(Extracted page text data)
- - -

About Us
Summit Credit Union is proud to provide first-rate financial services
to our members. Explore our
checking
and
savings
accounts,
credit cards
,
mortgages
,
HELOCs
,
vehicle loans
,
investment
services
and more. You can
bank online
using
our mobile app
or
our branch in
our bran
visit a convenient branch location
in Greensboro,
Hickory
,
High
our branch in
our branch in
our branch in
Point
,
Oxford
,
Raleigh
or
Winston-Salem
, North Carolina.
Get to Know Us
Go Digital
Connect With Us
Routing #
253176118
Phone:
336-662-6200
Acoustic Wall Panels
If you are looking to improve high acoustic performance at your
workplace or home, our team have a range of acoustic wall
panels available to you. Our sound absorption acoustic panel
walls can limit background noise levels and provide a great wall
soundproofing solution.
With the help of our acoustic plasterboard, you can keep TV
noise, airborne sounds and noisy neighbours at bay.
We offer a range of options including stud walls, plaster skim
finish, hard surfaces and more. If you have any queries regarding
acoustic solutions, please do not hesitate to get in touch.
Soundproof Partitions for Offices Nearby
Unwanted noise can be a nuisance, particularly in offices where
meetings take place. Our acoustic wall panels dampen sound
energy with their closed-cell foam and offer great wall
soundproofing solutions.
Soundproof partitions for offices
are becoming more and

- - -

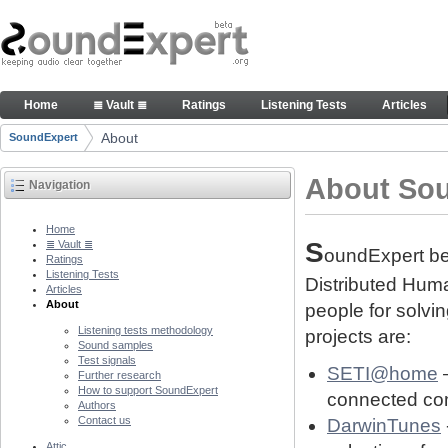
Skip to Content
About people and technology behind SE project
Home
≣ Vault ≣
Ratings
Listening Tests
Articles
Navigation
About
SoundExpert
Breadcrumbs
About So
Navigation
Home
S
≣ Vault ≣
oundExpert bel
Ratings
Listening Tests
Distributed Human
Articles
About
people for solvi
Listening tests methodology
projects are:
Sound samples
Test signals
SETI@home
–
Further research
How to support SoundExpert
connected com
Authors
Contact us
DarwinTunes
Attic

- - -

Return only the lines of the records in which the string "SoundExpert" appears.

SoundExpert
How to support SoundExpert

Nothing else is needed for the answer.